ニュースの映像によると議員達は、これまでのどんな案件よりも真剣に取り組んでおり、居眠りをしたりワニの動画を見るようなものは誰一人としておらず、血眼になり議論をしている様子を見ると。私はこんな人たちに投票しに行ってたことがとても恥ずかしくなった。
おそらく、この様子では痴漢や盗撮が合法になる日は近いのかも知れない、何より男性が楽しむ目的以外の痴漢は存在するのかも疑問だった。
このような政治や世論の様子からも、『強い国家作り』なんてのは男性の欲望をを正当化するための名分でしか無いように思えたが、本当にこのような事が日常生活で起こるのか今一現実味が湧かなかった。
この日、職場では臨時の会議が行われた。
それは今後の社内全体での流れだった。
男性社員の多くは、女性社員に対して同情するような声や、賛成派を否定するような意見を言って、女性の味方だということをアピールしていたが、最終的にはこれから示される労働基準監督署からの通達、もしくは世間の流れを見て歩幅をあわそうということに決まった。
「いつでも守るからね」と言ってくれる男性もいたが、その男性にも襲われる可能性は十重にあり、男性への不振感が強くなっていき、徐々に男性に対しての意識が変わり始めようとしていた。
そのおかげもあってか女子社員達の団結力は強くなったのが唯一の救いだった。
私は昔から女子が群れて行動することに対して、あまり好意を抱かないタイプの女子だったが、今は本能的に群れて行動することを選んでいた。
私たちがいくら群れたところで、もう男性には敵わない事はわかっていないが、一人で怯えるよりも皆で怯えたいという心理からだった。
この日は普段通りに仕事をこなした。いつもより多く視線を感じたような気もしたが、私の勘違いの可能性が大いにある。

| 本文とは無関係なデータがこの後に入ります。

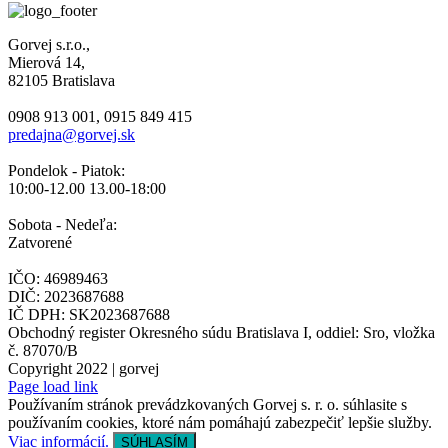
Gorvej s.r.o.,
Mierová 14,
82105 Bratislava
0908 913 001, 0915 849 415
predajna@gorvej.sk
Pondelok - Piatok:
10:00-12.00 13.00-18:00
Sobota - Nedeľa:
Zatvorené
IČO: 46989463
DIČ: 2023687688
IČ DPH: SK2023687688
Obchodný register Okresného súdu Bratislava I, oddiel: Sro, vložka
č. 87070/B
Copyright 2022 | gorvej
Page load link
Používaním stránok prevádzkovaných Gorvej s. r. o. súhlasite s
používaním cookies, ktoré nám pomáhajú zabezpečiť lepšie služby.
Viac informácií.
SÚHLASÍM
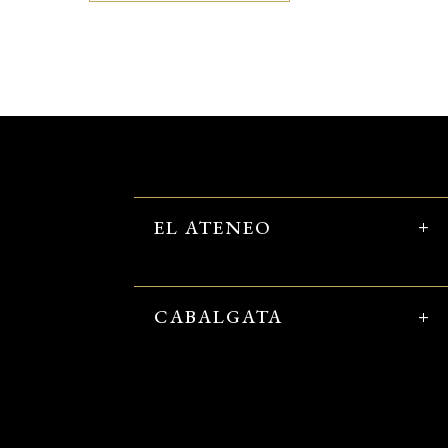
EL ATENEO
CABALGATA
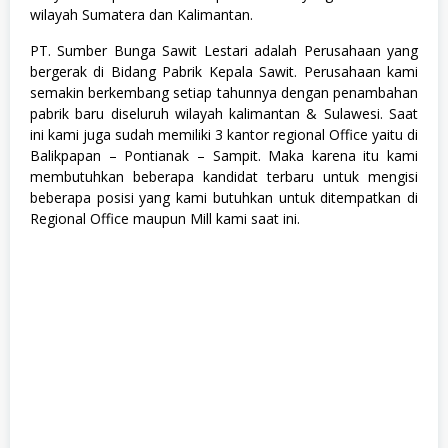
a
wilayah Sumatera dan Kalimantan.
&
I
PT. Sumber Bunga Sawit Lestari adalah Perusahaan yang
P
bergerak di Bidang Pabrik Kepala Sawit. Perusahaan kami
A
semakin berkembang setiap tahunnya dengan penambahan
(
M
pabrik baru diseluruh wilayah kalimantan & Sulawesi. Saat
I
ini kami juga sudah memiliki 3 kantor regional Office yaitu di
P
Balikpapan – Pontianak – Sampit. Maka karena itu kami
A
)
membutuhkan beberapa kandidat terbaru untuk mengisi
,
beberapa posisi yang kami butuhkan untuk ditempatkan di
P
Regional Office maupun Mill kami saat ini.
a
l
m
O
i
l
,
S
1
,
S
W
A
S
T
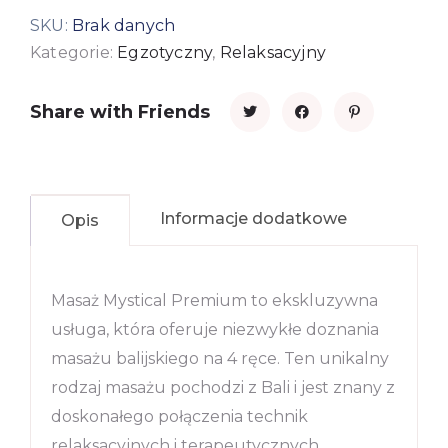
SKU:
Brak danych
Kategorie:
Egzotyczny
,
Relaksacyjny
Share with Friends
Informacje dodatkowe
Opis
Masaż Mystical Premium to ekskluzywna
usługa, która oferuje niezwykłe doznania
masażu balijskiego na 4 ręce. Ten unikalny
rodzaj masażu pochodzi z Bali i jest znany z
doskonałego połączenia technik
relaksacyjnych i terapeutycznych.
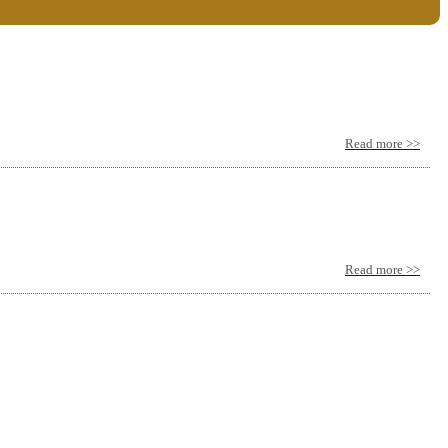
Read more >>
Read more >>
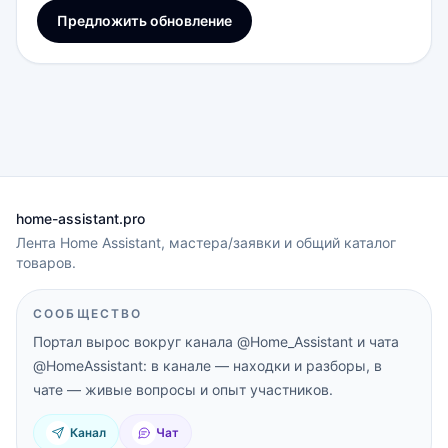
Предложить обновление
home-assistant.pro
Лента Home Assistant, мастера/заявки и общий каталог
товаров.
СООБЩЕСТВО
Портал вырос вокруг канала
@Home_Assistant
и чата
@HomeAssistant
: в канале — находки и разборы, в
чате — живые вопросы и опыт участников.
Канал
Чат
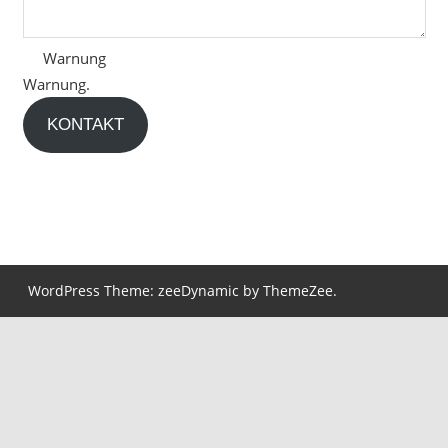
Warnung
Warnung.
KONTAKT
WordPress Theme: zeeDynamic by ThemeZee.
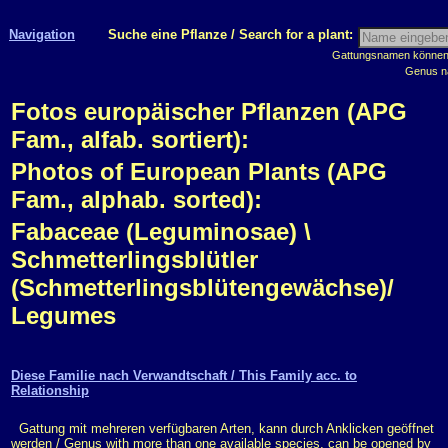
Navigation
Suche eine Pflanze / Search for a plant:
Gattungsnamen können m
Genus n
Fotos europäischer Pflanzen (APG
Fam., alfab. sortiert):
Photos of European Plants (APG
Fam., alphab. sorted):
Fabaceae (Leguminosae) \
Schmetterlingsblütler
(Schmetterlingsblütengewächse)/
Legumes
Diese Familie nach Verwandtschaft / This Family acc. to
Relationship
Gattung mit mehreren verfügbaren Arten, kann durch Anklicken geöffnet
werden / Genus with more than one available species, can be opened by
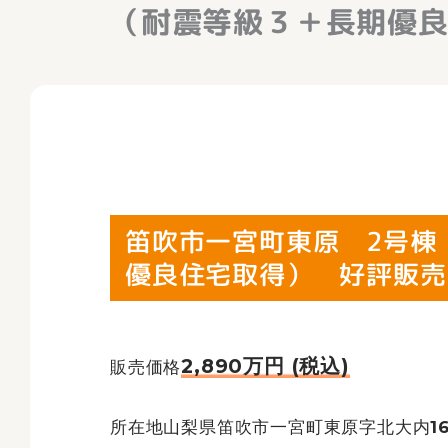
（耐震等級３＋長期優良
笛吹市一宮町東原 2号棟
優良住宅取得） 好評販売中
2,890万円 (税込)
販売価格
所在地山梨県笛吹市一宮町東原字北大内161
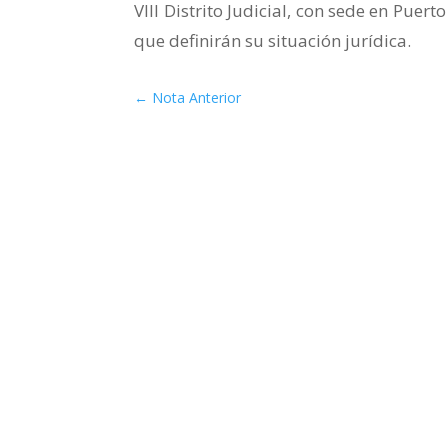
VIII Distrito Judicial, con sede en Puert
que definirán su situación jurídica.
←
Nota Anterior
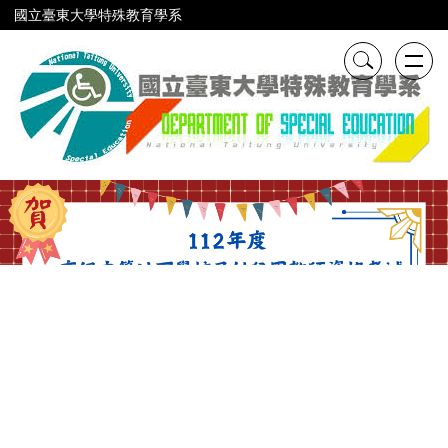
跳
國立臺東大學特殊教育學系
到
主
要
內
容
區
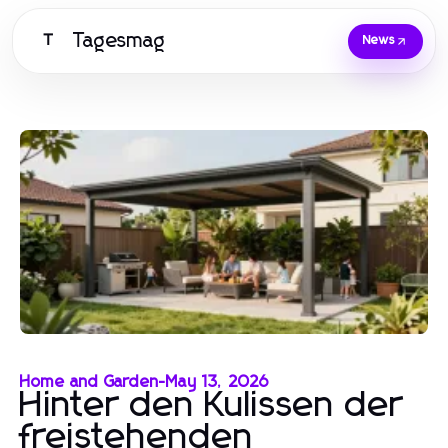
Tagesmag
T
News
Home and Garden
-
May 13, 2026
Hinter den Kulissen der
freistehenden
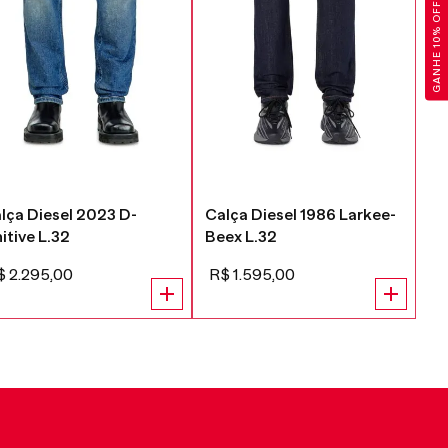
GANHE 10% OFF
lça Diesel 2023 D-
Calça Diesel 1986 Larkee-
Ca
nitive L.32
Beex L.32
St
$
2
.
295
,
00
R$
1
.
595
,
00
R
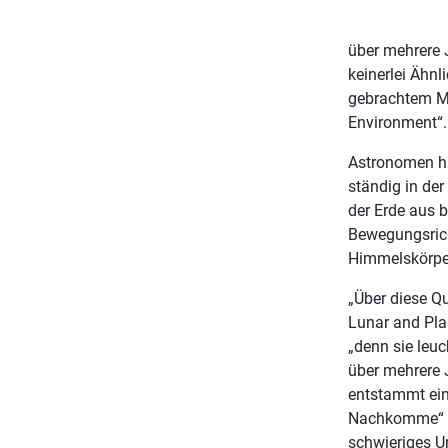
über mehrere 
keinerlei Ähnl
gebrachtem Mo
Environment“.
Astronomen ha
ständig in de
der Erde aus 
Bewegungsrich
Himmelskörper 
„Über diese Q
Lunar and Pla
„denn sie leu
über mehrere 
entstammt ein
Nachkomme“ – 
schwieriges U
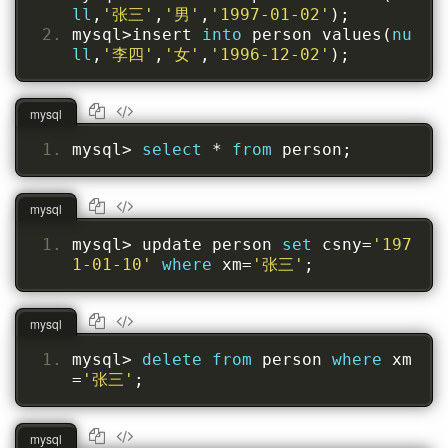
ll
,
'张三'
,
'男'
,
'1997-01-02'
);
mysql
>
insert 
into
 person values
(
nu
ll
,
'李四'
,
'女'
,
'1996-12-02'
);
mysql
mysql
>
select
*
from
 person
;
mysql
mysql
>
 update person 
set
 csny
=
'197
1-01-10'
where
 xm
=
'张三'
;
mysql
mysql
>
delete
from
 person 
where
 xm
=
'张三'
;
mysql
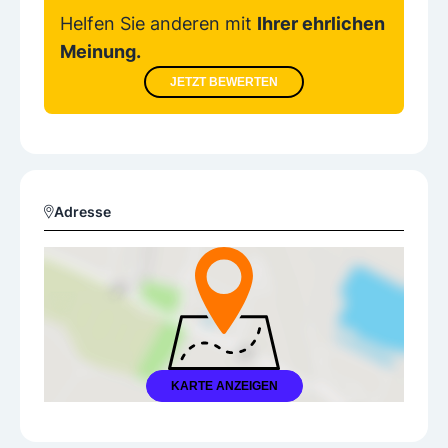
Helfen Sie anderen mit
Ihrer ehrlichen
Meinung.
JETZT BEWERTEN
Adresse
KARTE ANZEIGEN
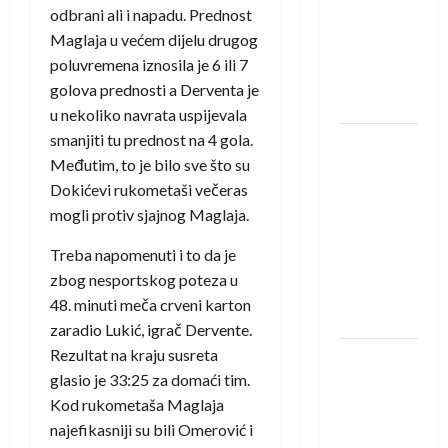
saznali
odbrani ali i napadu. Prednost
protivnike
Maglaja u većem dijelu drugog
u grupi
poluvremena iznosila je 6 ili 7
Evropske
golova prednosti a Derventa je
lige
u nekoliko navrata uspijevala
smanjiti tu prednost na 4 gola.
IHF ukinuo
Međutim, to je bilo sve što su
suspenziju:
Dokićevi rukometaši večeras
Rusija i
mogli protiv sjajnog Maglaja.
Bjelorusija
vraćaju se
Treba napomenuti i to da je
u
zbog nesportskog poteza u
međunarodni
48. minuti meča crveni karton
rukomet
zaradio Lukić, igrač Dervente.
Rezultat na kraju susreta
Kentin
glasio je 33:25 za domaći tim.
Mahé
Kod rukometaša Maglaja
novo
najefikasniji su bili Omerović i
pojačanje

帰路につく頃には、陽が落ちて見る見るうちに影は濃くなった。
女性の姿は前日より確実に少なかった。
きっと皆不必要な外出は控えているのであろう、しかし街を一人で歩いているからと言って襲われるわけでは無かったが、いつもより鋭い視線は常に感じた。
たむろしている不良のような若者からひやかしのような声をかけられたが、この日は無視して過ごすことができた。